» Instructions for the task
Nothing but the data, repeated exactly, belongs in the answer.

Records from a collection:

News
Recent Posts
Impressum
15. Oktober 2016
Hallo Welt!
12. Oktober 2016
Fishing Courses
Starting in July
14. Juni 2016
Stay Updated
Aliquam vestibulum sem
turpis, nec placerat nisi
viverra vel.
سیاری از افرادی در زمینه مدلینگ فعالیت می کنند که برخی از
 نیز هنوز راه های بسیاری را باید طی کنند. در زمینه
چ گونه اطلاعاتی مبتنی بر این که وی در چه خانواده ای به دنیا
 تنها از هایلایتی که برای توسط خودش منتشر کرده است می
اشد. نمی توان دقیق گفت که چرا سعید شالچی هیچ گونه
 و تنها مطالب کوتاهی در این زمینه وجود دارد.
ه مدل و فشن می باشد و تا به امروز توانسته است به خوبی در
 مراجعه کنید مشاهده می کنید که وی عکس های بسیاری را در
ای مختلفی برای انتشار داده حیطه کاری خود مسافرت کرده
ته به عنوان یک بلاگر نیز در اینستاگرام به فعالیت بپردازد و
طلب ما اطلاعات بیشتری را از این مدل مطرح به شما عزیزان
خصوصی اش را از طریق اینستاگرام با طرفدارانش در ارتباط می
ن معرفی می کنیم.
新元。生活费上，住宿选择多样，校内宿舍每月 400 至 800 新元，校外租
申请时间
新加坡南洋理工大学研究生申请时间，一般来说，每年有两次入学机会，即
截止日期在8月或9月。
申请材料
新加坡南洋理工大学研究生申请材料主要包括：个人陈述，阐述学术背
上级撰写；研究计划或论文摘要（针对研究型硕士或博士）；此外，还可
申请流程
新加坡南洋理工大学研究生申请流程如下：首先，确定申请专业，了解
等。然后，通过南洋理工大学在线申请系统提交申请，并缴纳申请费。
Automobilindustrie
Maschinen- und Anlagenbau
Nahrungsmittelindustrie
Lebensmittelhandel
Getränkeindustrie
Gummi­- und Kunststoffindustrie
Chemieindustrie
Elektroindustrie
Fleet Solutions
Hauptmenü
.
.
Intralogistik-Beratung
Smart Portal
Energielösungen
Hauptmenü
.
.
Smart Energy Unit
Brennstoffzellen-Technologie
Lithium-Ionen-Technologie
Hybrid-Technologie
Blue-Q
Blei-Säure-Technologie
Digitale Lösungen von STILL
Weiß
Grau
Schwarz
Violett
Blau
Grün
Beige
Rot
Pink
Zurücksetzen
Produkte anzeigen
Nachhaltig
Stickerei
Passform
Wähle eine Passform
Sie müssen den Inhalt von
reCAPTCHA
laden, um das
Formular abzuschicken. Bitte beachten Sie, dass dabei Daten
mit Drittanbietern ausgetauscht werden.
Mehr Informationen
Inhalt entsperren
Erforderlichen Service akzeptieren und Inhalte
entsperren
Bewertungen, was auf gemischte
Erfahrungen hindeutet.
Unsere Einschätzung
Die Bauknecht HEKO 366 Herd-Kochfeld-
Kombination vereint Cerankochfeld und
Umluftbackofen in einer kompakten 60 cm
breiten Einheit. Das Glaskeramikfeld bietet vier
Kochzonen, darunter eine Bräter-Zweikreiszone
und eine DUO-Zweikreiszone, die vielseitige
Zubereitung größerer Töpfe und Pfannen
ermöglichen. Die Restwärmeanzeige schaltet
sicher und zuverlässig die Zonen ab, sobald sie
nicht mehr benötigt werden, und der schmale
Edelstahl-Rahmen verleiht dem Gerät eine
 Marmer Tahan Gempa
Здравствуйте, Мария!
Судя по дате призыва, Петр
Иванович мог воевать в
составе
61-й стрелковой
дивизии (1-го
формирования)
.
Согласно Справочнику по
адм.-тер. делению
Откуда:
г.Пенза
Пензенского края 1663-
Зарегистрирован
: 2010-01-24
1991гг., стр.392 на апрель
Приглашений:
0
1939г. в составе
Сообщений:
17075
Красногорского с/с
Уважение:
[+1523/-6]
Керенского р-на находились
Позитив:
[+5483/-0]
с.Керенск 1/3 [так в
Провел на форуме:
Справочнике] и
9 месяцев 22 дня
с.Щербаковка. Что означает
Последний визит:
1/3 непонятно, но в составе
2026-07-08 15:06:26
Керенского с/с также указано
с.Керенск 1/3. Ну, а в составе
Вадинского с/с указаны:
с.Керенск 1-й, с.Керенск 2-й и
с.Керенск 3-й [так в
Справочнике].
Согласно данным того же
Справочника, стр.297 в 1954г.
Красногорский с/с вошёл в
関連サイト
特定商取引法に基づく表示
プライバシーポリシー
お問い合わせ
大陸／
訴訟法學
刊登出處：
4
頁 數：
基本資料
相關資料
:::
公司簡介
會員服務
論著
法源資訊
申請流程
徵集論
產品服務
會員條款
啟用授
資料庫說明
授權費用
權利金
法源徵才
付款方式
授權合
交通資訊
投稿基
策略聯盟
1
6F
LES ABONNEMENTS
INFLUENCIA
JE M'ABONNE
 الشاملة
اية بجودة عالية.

» Final answer
News
Recent Posts
Impressum
15. Oktober 2016
Hallo Welt!
12. Oktober 2016
Fishing Courses
Starting in July
14. Juni 2016
Stay Updated
Aliquam vestibulum sem
turpis, nec placerat nisi
viverra vel.
سیاری از افرادی در زمینه مدلینگ فعالیت می کنند که برخی از
 نیز هنوز راه های بسیاری را باید طی کنند. در زمینه
چ گونه اطلاعاتی مبتنی بر این که وی در چه خانواده ای به دنیا
 تنها از هایلایتی که برای توسط خودش منتشر کرده است می
اشد. نمی توان دقیق گفت که چرا سعید شالچی هیچ گونه
 و تنها مطالب کوتاهی در این زمینه وجود دارد.
ه مدل و فشن می باشد و تا به امروز توانسته است به خوبی در
 مراجعه کنید مشاهده می کنید که وی عکس های بسیاری را در
ای مختلفی برای انتشار داده حیطه کاری خود مسافرت کرده
ته به عنوان یک بلاگر نیز در اینستاگرام به فعالیت بپردازد و
طلب ما اطلاعات بیشتری را از این مدل مطرح به شما عزیزان
خصوصی اش را از طریق اینستاگرام با طرفدارانش در ارتباط می
ن معرفی می کنیم.
新元。生活费上，住宿选择多样，校内宿舍每月 400 至 800 新元，校外租
申请时间
新加坡南洋理工大学研究生申请时间，一般来说，每年有两次入学机会，即
截止日期在8月或9月。
申请材料
新加坡南洋理工大学研究生申请材料主要包括：个人陈述，阐述学术背
上级撰写；研究计划或论文摘要（针对研究型硕士或博士）；此外，还可
申请流程
新加坡南洋理工大学研究生申请流程如下：首先，确定申请专业，了解
等。然后，通过南洋理工大学在线申请系统提交申请，并缴纳申请费。
Automobilindustrie
Maschinen- und Anlagenbau
Nahrungsmittelindustrie
Lebensmittelhandel
Getränkeindustrie
Gummi­- und Kunststoffindustrie
Chemieindustrie
Elektroindustrie
Fleet Solutions
Hauptmenü
.
.
Intralogistik-Beratung
Smart Portal
Energielösungen
Hauptmenü
.
.
Smart Energy Unit
Brennstoffzellen-Technologie
Lithium-Ionen-Technologie
Hybrid-Technologie
Blue-Q
Blei-Säure-Technologie
Digitale Lösungen von STILL
Weiß
Grau
Schwarz
Violett
Blau
Grün
Beige
Rot
Pink
Zurücksetzen
Produkte anzeigen
Nachhaltig
Stickerei
Passform
Wähle eine Passform
Sie müssen den Inhalt von
reCAPTCHA
laden, um das
Formular abzuschicken. Bitte beachten Sie, dass dabei Daten
mit Drittanbietern ausgetauscht werden.
Mehr Informationen
Inhalt entsperren
Erforderlichen Service akzeptieren und Inhalte
entsperren
Bewertungen, was auf gemischte
Erfahrungen hindeutet.
Unsere Einschätzung
Die Bauknecht HEKO 366 Herd-Kochfeld-
Kombination vereint Cerankochfeld und
Umluftbackofen in einer kompakten 60 cm
breiten Einheit. Das Glaskeramikfeld bietet vier
Kochzonen, darunter eine Bräter-Zweikreiszone
und eine DUO-Zweikreiszone, die vielseitige
Zubereitung größerer Töpfe und Pfannen
ermöglichen. Die Restwärmeanzeige schaltet
sicher und zuverlässig die Zonen ab, sobald sie
nicht mehr benötigt werden, und der schmale
Edelstahl-Rahmen verleiht dem Gerät eine
 Marmer Tahan Gempa
Здравствуйте, Мария!
Судя по дате призыва, Петр
Иванович мог воевать в
составе
61-й стрелковой
дивизии (1-го
формирования)
.
Согласно Справочнику по
адм.-тер. делению
Откуда:
г.Пенза
Пензенского края 1663-
Зарегистрирован
: 2010-01-24
1991гг., стр.392 на апрель
Приглашений:
0
1939г. в составе
Сообщений:
17075
Красногорского с/с
Уважение:
[+1523/-6]
Керенского р-на находились
Позитив:
[+5483/-0]
с.Керенск 1/3 [так в
Провел на форуме:
Справочнике] и
9 месяцев 22 дня
с.Щербаковка. Что означает
Последний визит:
1/3 непонятно, но в составе
2026-07-08 15:06:26
Керенского с/с также указано
с.Керенск 1/3. Ну, а в составе
Вадинского с/с указаны:
с.Керенск 1-й, с.Керенск 2-й и
с.Керенск 3-й [так в
Справочнике].
Согласно данным того же
Справочника, стр.297 в 1954г.
Красногорский с/с вошёл в
関連サイト
特定商取引法に基づく表示
プライバシーポリシー
お問い合わせ
大陸／
訴訟法學
刊登出處：
4
頁 數：
基本資料
相關資料
:::
公司簡介
會員服務
論著
法源資訊
申請流程
徵集論
產品服務
會員條款
啟用授
資料庫說明
授權費用
權利金
法源徵才
付款方式
授權合
交通資訊
投稿基
策略聯盟
1
6F
LES ABONNEMENTS
INFLUENCIA
JE M'ABONNE
 الشاملة
اية بجودة عالية.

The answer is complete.